--- Dataset records Enclosed Below ---

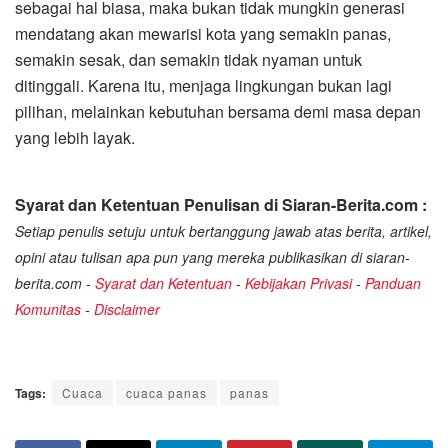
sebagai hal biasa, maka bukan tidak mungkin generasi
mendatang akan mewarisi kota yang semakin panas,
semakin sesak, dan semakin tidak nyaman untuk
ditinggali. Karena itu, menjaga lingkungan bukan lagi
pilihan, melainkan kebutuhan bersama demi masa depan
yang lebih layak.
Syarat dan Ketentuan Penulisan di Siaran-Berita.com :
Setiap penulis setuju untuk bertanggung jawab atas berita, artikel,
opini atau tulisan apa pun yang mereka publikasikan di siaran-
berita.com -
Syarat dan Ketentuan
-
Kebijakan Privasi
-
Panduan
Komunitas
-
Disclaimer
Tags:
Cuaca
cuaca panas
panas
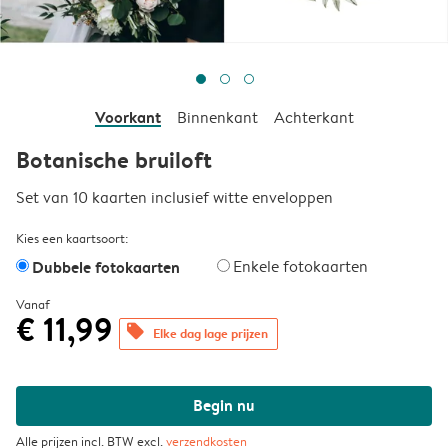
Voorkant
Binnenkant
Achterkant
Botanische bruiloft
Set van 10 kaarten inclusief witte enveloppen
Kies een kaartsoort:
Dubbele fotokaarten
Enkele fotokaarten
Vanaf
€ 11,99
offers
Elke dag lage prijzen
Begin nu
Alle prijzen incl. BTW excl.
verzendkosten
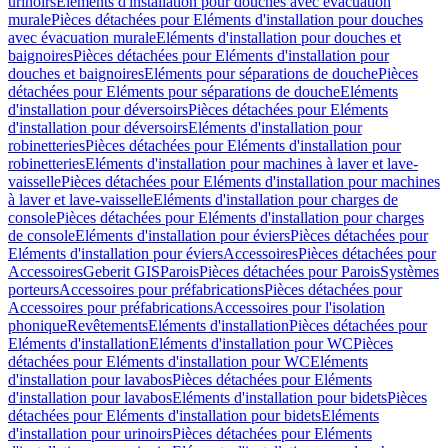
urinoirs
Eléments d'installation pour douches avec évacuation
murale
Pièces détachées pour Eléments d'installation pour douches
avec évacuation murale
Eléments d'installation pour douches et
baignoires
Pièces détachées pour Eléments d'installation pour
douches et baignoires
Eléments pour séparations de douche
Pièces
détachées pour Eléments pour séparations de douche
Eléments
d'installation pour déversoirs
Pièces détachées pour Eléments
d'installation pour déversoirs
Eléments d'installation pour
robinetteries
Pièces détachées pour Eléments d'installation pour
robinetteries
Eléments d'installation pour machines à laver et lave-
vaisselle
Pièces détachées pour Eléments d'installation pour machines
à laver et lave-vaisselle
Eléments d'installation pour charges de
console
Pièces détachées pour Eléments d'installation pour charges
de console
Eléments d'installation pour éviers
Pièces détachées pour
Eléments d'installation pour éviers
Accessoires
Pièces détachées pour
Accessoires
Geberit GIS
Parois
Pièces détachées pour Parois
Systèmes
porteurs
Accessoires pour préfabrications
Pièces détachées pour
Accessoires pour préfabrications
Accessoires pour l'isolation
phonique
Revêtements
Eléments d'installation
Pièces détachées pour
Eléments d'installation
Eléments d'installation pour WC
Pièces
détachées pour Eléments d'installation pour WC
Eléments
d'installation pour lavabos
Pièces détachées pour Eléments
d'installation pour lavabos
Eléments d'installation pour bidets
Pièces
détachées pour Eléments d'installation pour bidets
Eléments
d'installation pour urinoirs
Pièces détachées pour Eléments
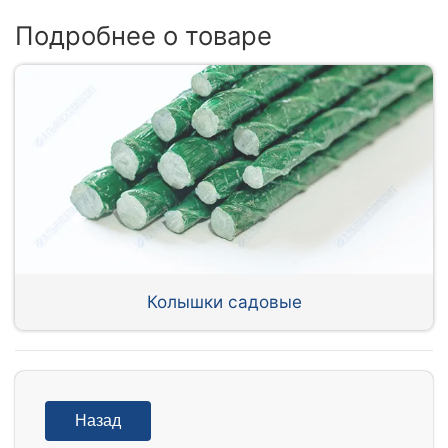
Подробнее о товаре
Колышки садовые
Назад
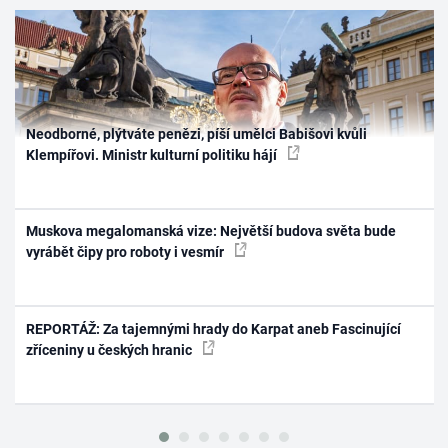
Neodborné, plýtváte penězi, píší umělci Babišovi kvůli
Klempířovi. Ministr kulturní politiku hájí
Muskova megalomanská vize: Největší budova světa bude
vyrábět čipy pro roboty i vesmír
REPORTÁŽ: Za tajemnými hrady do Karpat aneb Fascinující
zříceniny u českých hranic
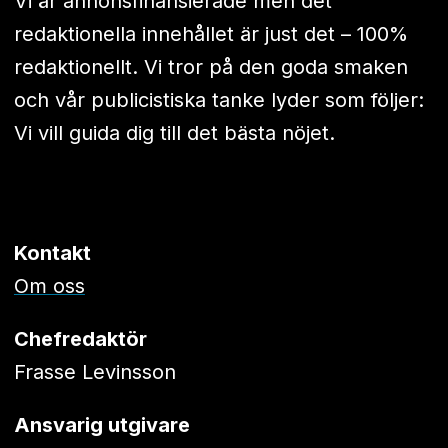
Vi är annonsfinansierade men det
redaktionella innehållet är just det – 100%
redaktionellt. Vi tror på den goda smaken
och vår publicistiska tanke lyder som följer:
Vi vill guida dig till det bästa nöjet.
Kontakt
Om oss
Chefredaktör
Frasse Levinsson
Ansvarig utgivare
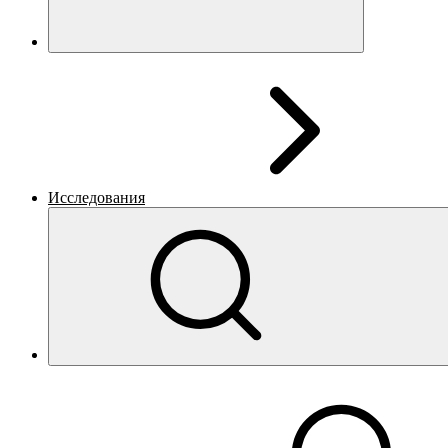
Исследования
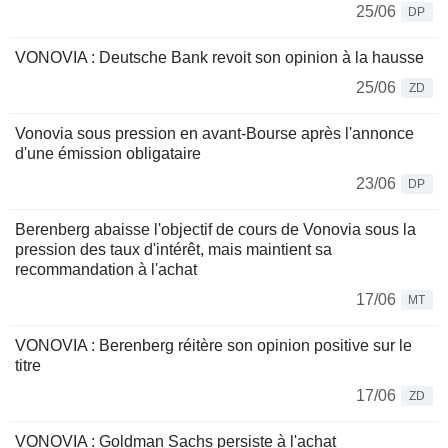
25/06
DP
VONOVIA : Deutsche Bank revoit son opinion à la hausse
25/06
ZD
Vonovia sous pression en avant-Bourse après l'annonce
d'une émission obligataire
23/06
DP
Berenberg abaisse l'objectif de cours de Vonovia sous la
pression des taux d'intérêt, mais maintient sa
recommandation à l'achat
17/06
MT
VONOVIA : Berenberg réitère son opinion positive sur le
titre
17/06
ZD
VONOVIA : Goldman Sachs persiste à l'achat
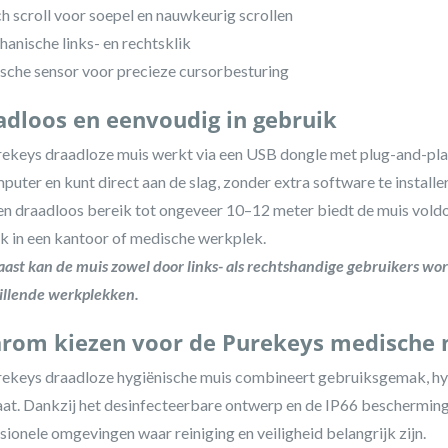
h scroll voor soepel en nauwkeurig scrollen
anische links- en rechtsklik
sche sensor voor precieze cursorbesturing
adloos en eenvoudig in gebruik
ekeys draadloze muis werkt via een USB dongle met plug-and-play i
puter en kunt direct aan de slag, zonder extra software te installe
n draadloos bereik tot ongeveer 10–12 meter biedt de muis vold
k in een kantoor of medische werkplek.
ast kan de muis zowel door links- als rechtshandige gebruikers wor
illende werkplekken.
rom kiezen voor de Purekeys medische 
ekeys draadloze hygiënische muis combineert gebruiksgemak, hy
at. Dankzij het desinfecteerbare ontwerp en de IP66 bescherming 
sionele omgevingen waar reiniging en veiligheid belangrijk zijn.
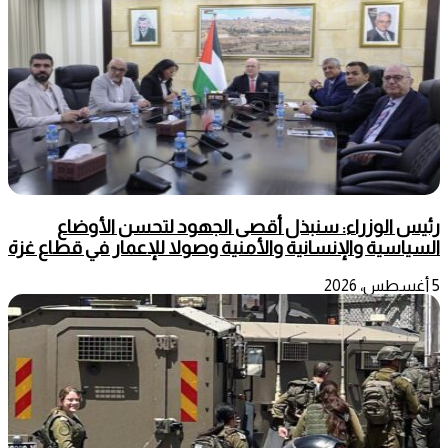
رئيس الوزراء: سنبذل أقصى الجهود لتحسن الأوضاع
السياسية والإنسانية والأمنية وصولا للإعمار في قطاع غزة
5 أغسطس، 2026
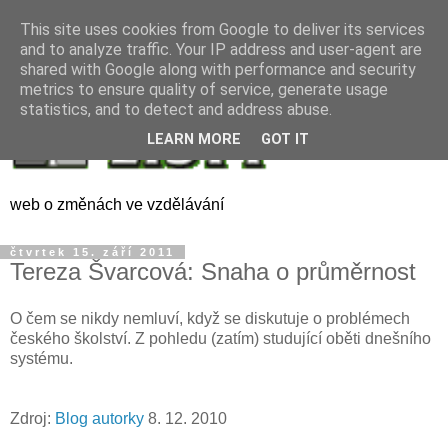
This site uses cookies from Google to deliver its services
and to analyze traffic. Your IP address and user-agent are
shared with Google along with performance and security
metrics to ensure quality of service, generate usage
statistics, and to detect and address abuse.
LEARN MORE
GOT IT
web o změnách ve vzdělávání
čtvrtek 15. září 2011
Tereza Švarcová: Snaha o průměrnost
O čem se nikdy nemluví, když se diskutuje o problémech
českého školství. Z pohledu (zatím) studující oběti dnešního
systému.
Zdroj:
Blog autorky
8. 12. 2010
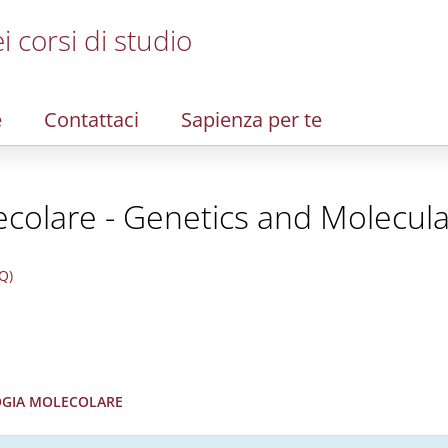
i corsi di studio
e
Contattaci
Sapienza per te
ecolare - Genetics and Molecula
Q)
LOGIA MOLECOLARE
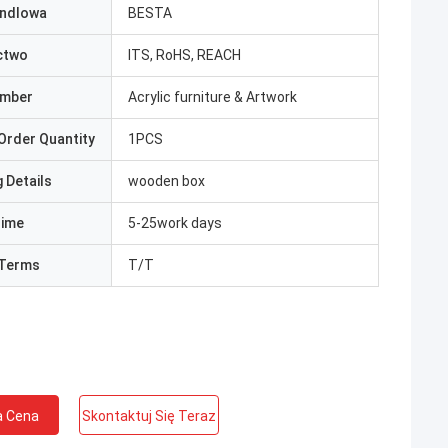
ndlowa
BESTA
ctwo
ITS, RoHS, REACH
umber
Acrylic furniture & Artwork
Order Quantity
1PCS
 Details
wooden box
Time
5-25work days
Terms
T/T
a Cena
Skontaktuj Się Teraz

--- End of Enclosed Dataset records ---

Exercise brief
Line by line, output the material above exactly, passing over the pictures.

Response
sebagai hal biasa, maka bukan tidak mungkin generasi
mendatang akan mewarisi kota yang semakin panas,
semakin sesak, dan semakin tidak nyaman untuk
ditinggali. Karena itu, menjaga lingkungan bukan lagi
pilihan, melainkan kebutuhan bersama demi masa depan
yang lebih layak.
Syarat dan Ketentuan Penulisan di Siaran-Berita.com :
Setiap penulis setuju untuk bertanggung jawab atas berita, artikel,
opini atau tulisan apa pun yang mereka publikasikan di siaran-
berita.com -
Syarat dan Ketentuan
-
Kebijakan Privasi
-
Panduan
Komunitas
-
Disclaimer
Tags:
Cuaca
cuaca panas
panas
Voorkant
Binnenkant
Achterkant
Botanische bruiloft
Set van 10 kaarten inclusief witte enveloppen
Kies een kaartsoort:
Dubbele fotokaarten
Enkele fotokaarten
Vanaf
€ 11,99
offers
Elke dag lage prijzen
Begin nu
Alle prijzen incl. BTW excl.
verzendkosten
urinoirs
Eléments d'installation pour douches avec évacuation
murale
Pièces détachées pour Eléments d'installation pour douches
avec évacuation murale
Eléments d'installation pour douches et
baignoires
Pièces détachées pour Eléments d'installation pour
douches et baignoires
Eléments pour séparations de douche
Pièces
détachées pour Eléments pour séparations de douche
Eléments
d'installation pour déversoirs
Pièces détachées pour Eléments
d'installation pour déversoirs
Eléments d'installation pour
robinetteries
Pièces détachées pour Eléments d'installation pour
robinetteries
Eléments d'installation pour machines à laver et lave-
vaisselle
Pièces détachées pour Eléments d'installation pour machines
à laver et lave-vaisselle
Eléments d'installation pour charges de
console
Pièces détachées pour Eléments d'installation pour charges
de console
Eléments d'installation pour éviers
Pièces détachées pour
Eléments d'installation pour éviers
Accessoires
Pièces détachées pour
Accessoires
Geberit GIS
Parois
Pièces détachées pour Parois
Systèmes
porteurs
Accessoires pour préfabrications
Pièces détachées pour
Accessoires pour préfabrications
Accessoires pour l'isolation
phonique
Revêtements
Eléments d'installation
Pièces détachées pour
Eléments d'installation
Eléments d'installation pour WC
Pièces
détachées pour Eléments d'installation pour WC
Eléments
d'installation pour lavabos
Pièces détachées pour Eléments
d'installation pour lavabos
Eléments d'installation pour bidets
Pièces
détachées pour Eléments d'installation pour bidets
Eléments
d'installation pour urinoirs
Pièces détachées pour Eléments
Подробнее о товаре
Колышки садовые
Назад
Neodborné, plýtváte penězi, píší umělci Babišovi kvůli
Klempířovi. Ministr kulturní politiku hájí
Muskova megalomanská vize: Největší budova světa bude
vyrábět čipy pro roboty i vesmír
REPORTÁŽ: Za tajemnými hrady do Karpat aneb Fascinující
zříceniny u českých hranic
Vi är annonsfinansierade men det
redaktionella innehållet är just det – 100%
redaktionellt. Vi tror på den goda smaken
och vår publicistiska tanke lyder som följer:
Vi vill guida dig till det bästa nöjet.
Kontakt
Om oss
Chefredaktör
Frasse Levinsson
Ansvarig utgivare
Исследования
25/06
DP
VONOVIA : Deutsche Bank revoit son opinion à la hausse
25/06
ZD
Vonovia sous pression en avant-Bourse après l'annonce
d'une émission obligataire
23/06
DP
Berenberg abaisse l'objectif de cours de Vonovia sous la
pression des taux d'intérêt, mais maintient sa
recommandation à l'achat
17/06
MT
VONOVIA : Berenberg réitère son opinion positive sur le
titre
17/06
ZD
VONOVIA : Goldman Sachs persiste à l'achat
h scroll voor soepel en nauwkeurig scrollen
anische links- en rechtsklik
sche sensor voor precieze cursorbesturing
adloos en eenvoudig in gebruik
ekeys draadloze muis werkt via een USB dongle met plug-and-play i
puter en kunt direct aan de slag, zonder extra software te installe
n draadloos bereik tot ongeveer 10–12 meter biedt de muis vold
k in een kantoor of medische werkplek.
ast kan de muis zowel door links- als rechtshandige gebruikers wor
illende werkplekken.
rom kiezen voor de Purekeys medische 
ekeys draadloze hygiënische muis combineert gebruiksgemak, hy
at. Dankzij het desinfecteerbare ontwerp en de IP66 bescherming 
sionele omgevingen waar reiniging en veiligheid belangrijk zijn.
رئيس الوزراء: سنبذل أقصى الجهود لتحسن الأوضاع
السياسية والإنسانية والأمنية وصولا للإعمار في قطاع غزة
5 أغسطس، 2026
This site uses cookies from Google to deliver its services
and to analyze traffic. Your IP address and user-agent are
shared with Google along with performance and security
metrics to ensure quality of service, generate usage
statistics, and to detect and address abuse.
LEARN MORE
GOT IT
web o změnách ve vzdělávání
čtvrtek 15. září 2011
Tereza Švarcová: Snaha o průměrnost
O čem se nikdy nemluví, když se diskutuje o problémech
českého školství. Z pohledu (zatím) studující oběti dnešního
systému.
Zdroj:
Blog autorky
8. 12. 2010
i corsi di studio
e
Contattaci
Sapienza per te
ecolare - Genetics and Molecula
Q)
LOGIA MOLECOLARE
ndlowa
BESTA
ctwo
ITS, RoHS, REACH
umber
Acrylic furniture & Artwork
Order Quantity
1PCS
 Details
wooden box
Time
5-25work days
Terms
T/T
a Cena
Skontaktuj Się Teraz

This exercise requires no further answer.